The EPA has issued a rule requiring all significant agency guidance to undergo a public notice and comment process prior to issuance, modification or withdrawal (Rule). The new Rule was adopted pursuant to Executive Order 13891, which also required the agency to distinguish active guidance from inactive guidance, and to limit documents available through the official EPA guidance portal (Order). As of June 27, 2020 only guidance available through the official agency guidance portals qualifies as active guidance.
The Rule defines “guidance documents” to include all “statement[s] of general applicability, intended to have future effect on the behavior of regulated parties, that sets forth a policy on a statutory, regulatory, or technical issue, or an interpretation of a statute or regulation.” Guidance documents are deemed “significant” if they are likely to result in any of the following:
- an annual effect on the economy of $100 million or more;
- the creation of a serious inconsistency or interfere with an action taken or planned by another agency;
- a material alteration of the budgetary impact of entitlements, grants, user fees, or loan programs or the rights and obligations of recipients thereof;
- novel legal or policy issues arising out of legal mandates or the President’s priorities, or established processes of regulatory planning and review.
The Rule does not apply to agency organizational procedure or practice, to legal advice on legal opinions addressed to executive branch officials, or to opinions addressing issues specific to particular circumstances, facilities, or individuals. Significant guidance determinations will be made in consultation with the Office of Information and Regulatory Affairs. All guidance issued by EPA Regional Offices will require concurrence from the Presidentially-appointed EPA official who is responsible for administering the related national program.
Similar to the process used to adopt or change regulations, a notice of proposals to add or change significant guidance will be published in the Federal Register. Public comments will be accepted for a period of at least thirty days.
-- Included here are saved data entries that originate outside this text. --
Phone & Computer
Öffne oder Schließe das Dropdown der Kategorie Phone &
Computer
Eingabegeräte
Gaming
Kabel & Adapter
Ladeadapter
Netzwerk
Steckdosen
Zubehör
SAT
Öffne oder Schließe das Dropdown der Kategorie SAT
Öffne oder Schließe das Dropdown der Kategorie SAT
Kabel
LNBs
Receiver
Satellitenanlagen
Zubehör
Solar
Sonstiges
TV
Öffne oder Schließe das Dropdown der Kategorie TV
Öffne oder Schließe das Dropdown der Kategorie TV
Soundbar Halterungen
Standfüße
EPA will be required to respond to major concerns and comments received and publish the final version of the guidance in the Federal Register.
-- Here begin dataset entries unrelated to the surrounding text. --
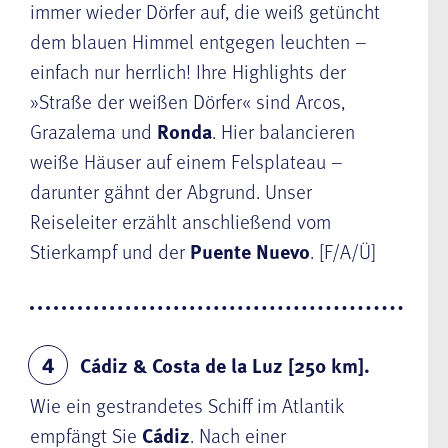
immer wieder Dörfer auf, die weiß getüncht
dem blauen Himmel entgegen leuchten –
einfach nur herrlich! Ihre Highlights der
»Straße der weißen Dörfer« sind Arcos,
Grazalema und
Ronda
. Hier balancieren
weiße Häuser auf einem Felsplateau –
darunter gähnt der Abgrund. Unser
Reiseleiter erzählt anschließend vom
Stierkampf und der
Puente Nuevo
. [F/A/Ü]
Cádiz & Costa de la Luz [250 km].
4
Wie ein gestrandetes Schiff im Atlantik
empfängt Sie
Cádiz
. Nach einer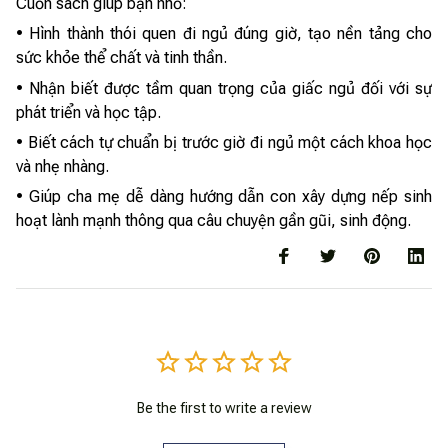
Cuốn sách giúp bạn nhỏ:
• Hình thành thói quen đi ngủ đúng giờ, tạo nền tảng cho
sức khỏe thể chất và tinh thần.
• Nhận biết được tầm quan trọng của giấc ngủ đối với sự
phát triển và học tập.
• Biết cách tự chuẩn bị trước giờ đi ngủ một cách khoa học
và nhẹ nhàng.
• Giúp cha mẹ dễ dàng hướng dẫn con xây dựng nếp sinh
hoạt lành mạnh thông qua câu chuyện gần gũi, sinh động.
Be the first to write a review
Executive Order 13891, “Promoting the Rule of Law Through Improved Agency Guidance Documents,” was issued by President Trump on October 9, 2019. In implementing the Order, EPA invokes authority under the Federal Housekeeping Statute, which allows agencies to “prescribe regulations for . . . the conduct of its employees, the distribution and performance of its business, and the custody, use, and preservation of its records, papers, and property.” 5 U.S.C. 301.
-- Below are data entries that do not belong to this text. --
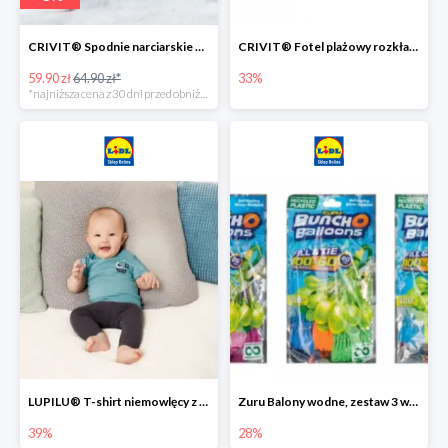
CRIVIT® Spodnie narciarskie dziewczęce
CRIVIT® Fotel plażowy rozkładany / Brodzik dziecięcy
59.90 zł
64.90 zł*
33%
*najniższa cena z 30 dni przed obniżką
LUPILU® T-shirt niemowlęcy z biobawełny -39%
Zuru Balony wodne, zestaw 3 wiązek -28%
39%
28%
In addition to requirements for notice and comment prior to adopting or modifying guidance, the Order instituted a policy to clearly distinguish “active” and “inactive” guidance, primarily by restricting the guidance available through the official EPA guidance portal. Section 3(b) of the Order required agencies to “rescind those guidance documents that it determines should no longer be in effect.” Implementing this provision, the Office of Management and Budget issued instructions to agencies to establish searchable, indexed online databases for all active guidance documents, and to remove all inactive guidance. As of June 27, 2020 only guidance available through the official agency guidance portals qualifies as active guidance under the OMB policy.
EPA explains that new requirements will “help to ensure that guidance documents are not improperly treated as legally binding requirements by the EPA or by the regulated community.” The new requirements will provide stakeholders and members of the public with an opportunity to provide input into guidance before it is finalized. The OMB online portal policy also clearly delineates which guidance documents are currently in effect. Interested members of the public may petition for the modification, withdrawal or reinstatement of guidance under the new Rule. The agency will evaluate petitions and respond within 90 days. If the agency grants a petition, the same notice and comment process that applies to agency-initiated changes is required.